Analysis of the ALM practices of European pension funds spans three geographies: the United Kingdom, with its mix of traditional defined-benefit (DB) and full defined-contribution (DC) schemes; Northern European countries, including the Netherlands, characterised by hybrid pension schemes and regulations inspired by Solvency II and economic capital models – often referred to as traffic-light systems; and core European countries, such as Germany and Switzerland, with somewhat more traditional pension regulation.

Hedging risk
Respondents in continental Europe generally have hybrid liabilities (28% in core Europe and 71% in Northern Europe), a reflection of the shift from traditional defined benefits to more hybrid forms such as funds with conditional indexation liability (some form of guarantee is almost always required). Hybrid schemes do not exist in the UK and many DB pension funds have been closed.

The first challenge for pension funds involves covering their liability by hedging it away. Hedging liabilities away requires that a liability-hedging portfolio, a liability benchmark whose focus is on replication and which takes the definition and the characteristics of the liability as the main input, be defined. Deterministic cash flows or cash flows indexed to inflation can be hedged perfectly, but hedging more generally involves matching the sensitivity exposure of liabilities to traded risk factors such as interest rates and inflation.

As it happens, the liability-hedging portfolio is poorly defined at 45% of pension funds, 25% of pension funds have not defined their liabilities precisely (they assert that their liabilities are not defined even though they are not full DC plans), and more than 30% do not define a liability-hedging portfolio at all. In addition, 60% of pension funds include hedge funds in this type of portfolio, which seems inconsistent with the very notion of portfolios designed to hedge liabilities.

Reasons for failure
A reason for the failure to define a liability-hedging portfolio formally (45% of respondents do not fully identify one) and for the incorporation of hedge funds into them lies in the use of portfolio optimisation techniques such as economic capital (used by 30% of respondents) and surplus optimisation (used by 21% of respondents). These techniques do not require the identification of a liability-hedging portfolio and of a performance-seeking portfolio.

Edhec argues that optimisation techniques that do not identify a liability-hedging portfolio run the risk of unintentional imperfect liability hedging.
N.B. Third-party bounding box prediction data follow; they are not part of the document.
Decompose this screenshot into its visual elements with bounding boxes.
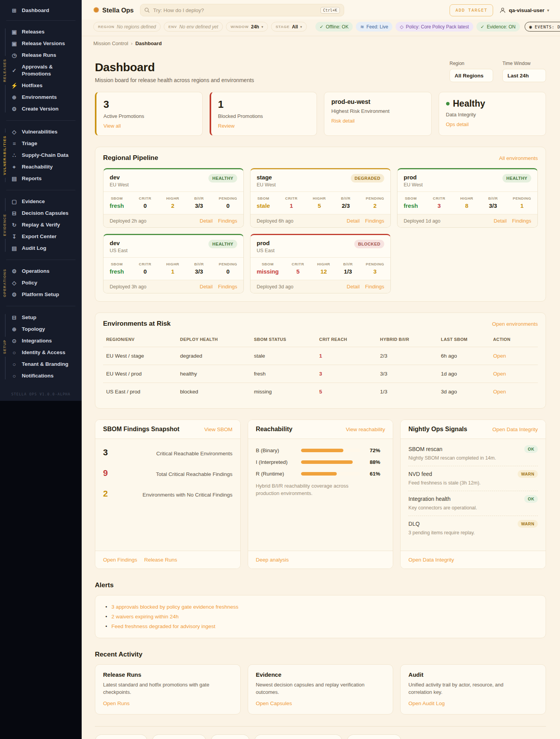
sidebar-item-setup[interactable]: ⊟Setup — [0, 312, 82, 323]
detail-link[interactable]: Detail — [200, 218, 213, 224]
sidebar-item-evidence[interactable]: ▢Evidence — [0, 196, 82, 207]
stat-label: HIGHR — [166, 196, 179, 200]
status-badge: WARN — [518, 520, 538, 528]
bir-value: 2/3 — [341, 202, 351, 209]
findings-link[interactable]: Findings — [218, 218, 237, 224]
sidebar-item-environments[interactable]: ⊕Environments — [0, 91, 82, 103]
sidebar: ⊞ Dashboard RELEASES ▣Releases ▣Release … — [0, 0, 82, 401]
sidebar-item-label: Topology — [22, 326, 45, 333]
sidebar-item-reports[interactable]: ▤Reports — [0, 173, 82, 184]
sbom-cell: stale — [251, 347, 316, 365]
check-circle-icon: ✓ — [11, 67, 18, 74]
sidebar-item-vulnerabilities[interactable]: ◇Vulnerabilities — [0, 126, 82, 138]
sidebar-item-platform-setup[interactable]: ⚙Platform Setup — [0, 289, 82, 300]
open-link[interactable]: Open — [493, 371, 506, 377]
view-reachability-link[interactable]: View reachability — [346, 427, 385, 432]
detail-link[interactable]: Detail — [347, 218, 360, 224]
stat-label: PENDING — [219, 262, 237, 266]
sidebar-item-topology[interactable]: ⊕Topology — [0, 323, 82, 335]
open-data-integrity-footer-link[interactable]: Open Data Integrity — [408, 557, 454, 563]
signal-desc: 3 pending items require replay. — [408, 530, 538, 535]
critr-value: 3 — [433, 202, 445, 209]
chip-release-runs[interactable]: ▶Release Runs — [95, 734, 147, 739]
status-bar: REGIONNo regions defined ENVNo env defin… — [82, 19, 560, 36]
sidebar-item-decision-capsules[interactable]: ⊟Decision Capsules — [0, 207, 82, 219]
sidebar-item-release-versions[interactable]: ▣Release Versions — [0, 38, 82, 49]
sidebar-item-supply-chain-data[interactable]: ∴Supply-Chain Data — [0, 149, 82, 161]
sidebar-item-triage[interactable]: ≡Triage — [0, 138, 82, 149]
sidebar-item-audit-log[interactable]: ▤Audit Log — [0, 242, 82, 254]
status-badge: DEGRADED — [351, 174, 384, 183]
events-status-pill[interactable]: ◉EVENTS: DEGRADED — [525, 22, 560, 32]
sidebar-item-tenant-branding[interactable]: ○Tenant & Branding — [0, 358, 82, 370]
env-filter-pill[interactable]: ENVNo env defined yet — [164, 22, 223, 32]
findings-link[interactable]: Findings — [365, 284, 384, 290]
chip-security-risk[interactable]: ■Security & Risk — [152, 734, 206, 739]
chip-platform[interactable]: ◆Platform — [211, 734, 250, 739]
risk-detail-link[interactable]: Risk detail — [331, 118, 355, 124]
open-findings-link[interactable]: Open Findings — [103, 557, 137, 563]
stage-select-pill[interactable]: STAGEAll▾ — [271, 22, 307, 32]
view-all-link[interactable]: View all — [103, 123, 121, 129]
sidebar-item-integrations[interactable]: ⊙Integrations — [0, 335, 82, 347]
detail-link[interactable]: Detail — [494, 218, 507, 224]
detail-link[interactable]: Detail — [200, 284, 213, 290]
review-link[interactable]: Review — [218, 123, 235, 129]
deep-analysis-link[interactable]: Deep analysis — [256, 557, 289, 563]
open-link[interactable]: Open — [493, 353, 506, 359]
sidebar-item-identity-access[interactable]: ○Identity & Access — [0, 347, 82, 358]
all-environments-link[interactable]: All environments — [499, 155, 538, 161]
sidebar-item-reachability[interactable]: ⌖Reachability — [0, 161, 82, 173]
sidebar-item-export-center[interactable]: ↧Export Center — [0, 231, 82, 242]
alert-link[interactable]: Feed freshness degraded for advisory ing… — [112, 623, 215, 629]
sidebar-item-approvals-promotions[interactable]: ✓Approvals & Promotions — [0, 61, 82, 80]
blocked-promotions-card: 1 Blocked Promotions Review — [210, 92, 317, 136]
env-name: prod — [404, 174, 423, 181]
evidence-activity-card: Evidence Newest decision capsules and re… — [248, 664, 394, 714]
global-search-input[interactable]: Try: How do I deploy? Ctrl+K — [140, 4, 344, 16]
time-window-select[interactable]: Last 24h — [502, 69, 546, 82]
sidebar-item-dashboard[interactable]: ⊞ Dashboard — [0, 5, 82, 16]
detail-link[interactable]: Detail — [347, 284, 360, 290]
breadcrumb-parent[interactable]: Mission Control — [93, 40, 128, 46]
hybrid-cell: 1/3 — [377, 383, 438, 401]
sidebar-item-operations[interactable]: ⚙Operations — [0, 265, 82, 277]
sidebar-item-replay-verify[interactable]: ↻Replay & Verify — [0, 219, 82, 231]
window-select-pill[interactable]: WINDOW24h▾ — [226, 22, 268, 32]
evidence-status-pill: ✓Evidence: ON — [476, 22, 520, 32]
alert-link[interactable]: 2 waivers expiring within 24h — [112, 614, 179, 620]
sidebar-item-create-version[interactable]: ⚙Create Version — [0, 103, 82, 115]
region-select[interactable]: All Regions — [450, 69, 493, 82]
open-link[interactable]: Open — [493, 389, 506, 395]
add-target-button[interactable]: ADD TARGET — [450, 4, 493, 16]
chip-platform-setup[interactable]: ⚙Platform Setup — [347, 734, 401, 739]
release-runs-link[interactable]: Release Runs — [144, 557, 177, 563]
stat-label: HIGHR — [313, 196, 326, 200]
stat-label: B/I/R — [341, 196, 351, 200]
findings-link[interactable]: Findings — [365, 218, 384, 224]
shield-icon: ◇ — [400, 24, 403, 30]
sidebar-item-notifications[interactable]: ○Notifications — [0, 370, 82, 382]
open-capsules-link[interactable]: Open Capsules — [256, 700, 292, 706]
sidebar-item-hotfixes[interactable]: ⚡Hotfixes — [0, 80, 82, 91]
sidebar-item-release-runs[interactable]: ◷Release Runs — [0, 49, 82, 61]
sidebar-item-policy[interactable]: ◇Policy — [0, 277, 82, 289]
open-runs-link[interactable]: Open Runs — [103, 700, 130, 706]
open-environments-link[interactable]: Open environments — [492, 321, 538, 327]
download-icon: ↧ — [11, 233, 18, 240]
region-filter-pill[interactable]: REGIONNo regions defined — [93, 22, 161, 32]
chip-evidence-capsules[interactable]: •Evidence (Decision Capsules) — [254, 734, 342, 739]
ops-detail-link[interactable]: Ops detail — [446, 121, 469, 127]
findings-link[interactable]: Findings — [218, 284, 237, 290]
pending-value: 0 — [219, 268, 237, 275]
open-audit-log-link[interactable]: Open Audit Log — [408, 700, 444, 706]
user-menu[interactable]: qa-visual-user ▾ — [499, 7, 549, 14]
status-badge: HEALTHY — [502, 174, 531, 183]
open-data-integrity-link[interactable]: Open Data Integrity — [492, 427, 538, 432]
sidebar-item-releases[interactable]: ▣Releases — [0, 26, 82, 38]
view-sbom-link[interactable]: View SBOM — [204, 427, 233, 432]
alert-link[interactable]: 3 approvals blocked by policy gate evide… — [112, 604, 238, 610]
card-label: Data Integrity — [446, 112, 539, 118]
sbom-findings-snapshot-card: SBOM Findings Snapshot View SBOM 3Critic… — [95, 420, 241, 569]
findings-link[interactable]: Findings — [512, 218, 531, 224]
When pension funds do define a liability-hedging portfolio, the instruments it contains vary from one country to another. In the UK, formal indexation to inflation is the standard, and inflation-linked assets account for more than 20% of the portfolios of 64% of UK respondents; because there are caps and floors in the indexation formula – indexation to inflation in the UK, capped to between 2.5% and 5%, depending on the year of service of liabilities – inflation derivatives are the easiest way to replicate this non-linear indexation, and inflation derivatives account for 20% of the liability-hedging portfolios of 40% of respondents from the UK but for only 12% of those from continental Europe. Non-linear indexation to inflation is far less frequent in the rest of Europe than in the UK.

Respondents from Northern European countries and from the UK rely heavily on swaps to manage their interest rate duration exposure: 54% of respondents from Northern European countries invest more than 20% of their liability-hedging portfolios in swaps, and 60% do so in the UK. The flexibility of swaps accounts for their popularity: in the UK they make possible accurate replication of a fully defined liability and in Northern Europe the matching of very long-term cash flows.

In core European countries, Germany and Switzerland in particular, regulatory provisions bias pension funds towards lower interest rate duration on the asset side than on the liability side, a bias that may account for the lower popularity of swaps (33% of respondents from core European countries invest more than 20% of their liability-hedging portfolios in swaps).